Çınar Çığ ağabeyimizi çok sevdiği kentinde sevgi ve saygıyla anıyorum. Ruhu şad olsun.
AKDENİZ’İN İZMİRLİ AŞIĞI:
ERDOĞAN ÇOKDURU
“Sen bir şarkısın rüzgârların getirdiği
Belki de bir rüzgârsın, şarkı söyleyen…” demişti şairimiz.
Erdoğan Çokduru 1937 yılında Marmaris’te doğan, ama adı her zaman İzmir ile birlikte anılan bir şaiirdi. Havacı Albay olan Çokduru, yaşamı boyunca şiiri bir nefes gibi soludu. İzmir Radyosu’nda okunan eserlerinden, şehir matinelerinde yankılanan dizelerine kadar her yerde onun izleri vardı. O’nu İzmir ile bütünleştiren en bilinen şiirlerinden biri Akdeniz’in aşkını bitkilerle anlattığı ‘Bitkilerin Aşkı’ oldu:
“Güzelyalı'dan bir okaliptüs,
Bir palmiyeye vurulmuş Karşıyaka'dan.
Gelgelelim arada koskoca deniz;
Ah palmiye, ah okaliptüs!”
Bu kısa ama derin dörtlük, iki bitki arasındaki uzaklığı, Akdeniz esintisiyle sarmalanmış bir aşk hikâyesine dönüştürür. Onun şiirleri, sade ve dolaysız anlatımıyla ezbere okunur, şehirde yankı bulurdu. Bu dizeler O’nun İzmir aidiyetini bütün ömrüne yaydı.
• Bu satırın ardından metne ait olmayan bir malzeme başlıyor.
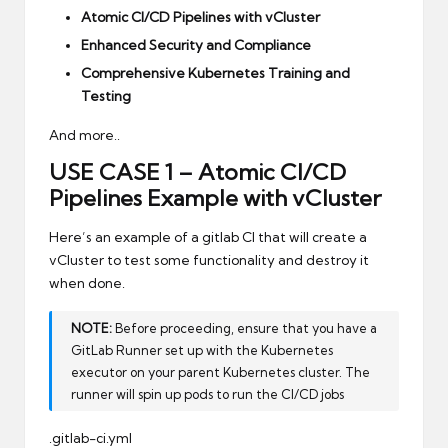
Atomic CI/CD Pipelines with vCluster
Enhanced Security and Compliance
Comprehensive Kubernetes Training and
Testing
And more..
USE CASE 1 – Atomic CI/CD
Pipelines Example with vCluster
Here’s an example of a gitlab CI that will create a
vCluster to test some functionality and destroy it
when done.
NOTE:
Before proceeding, ensure that you have a
GitLab Runner set up with the Kubernetes
executor on your parent Kubernetes cluster. The
runner will spin up pods to run the CI/CD jobs
.gitlab-ci.yml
Erdoğan Çokduru’yu 1999 yılında yitirdik. Ne yazık ki şairlerin genelde ölümlerinden sonra keşfedildiği bu ülkede, ben de onun adını hafızama ölümünden sonra kaydedebildim. En azından bu güzel şairi yıllar sonra anmakla, O’na karşı vefa borcumu ödediğimi düşünüyorum. O’nu yine bize en iyi anlatacak, kentimizin bu alandaki hafızasına yazdıklarıyla ciddi katkıda bulunan rahmetli Şadan Gökovalı’nın yazdıkları olur. Bu nedenle Erdoğan Çokduru’yu bize tanıttığı bir yazısından bölümleri sizinle paylaşıyorum:
NE SÖYLESE ŞİİR
“1960'lar, İzmir’de şiirin altın yılları. Hemen her cumartesi Konak'ta, Bornova'da, Karşıyaka'da, Güzelyalı'da hınca hınç dolu salonlarda şiir matineleri düzenleniyor.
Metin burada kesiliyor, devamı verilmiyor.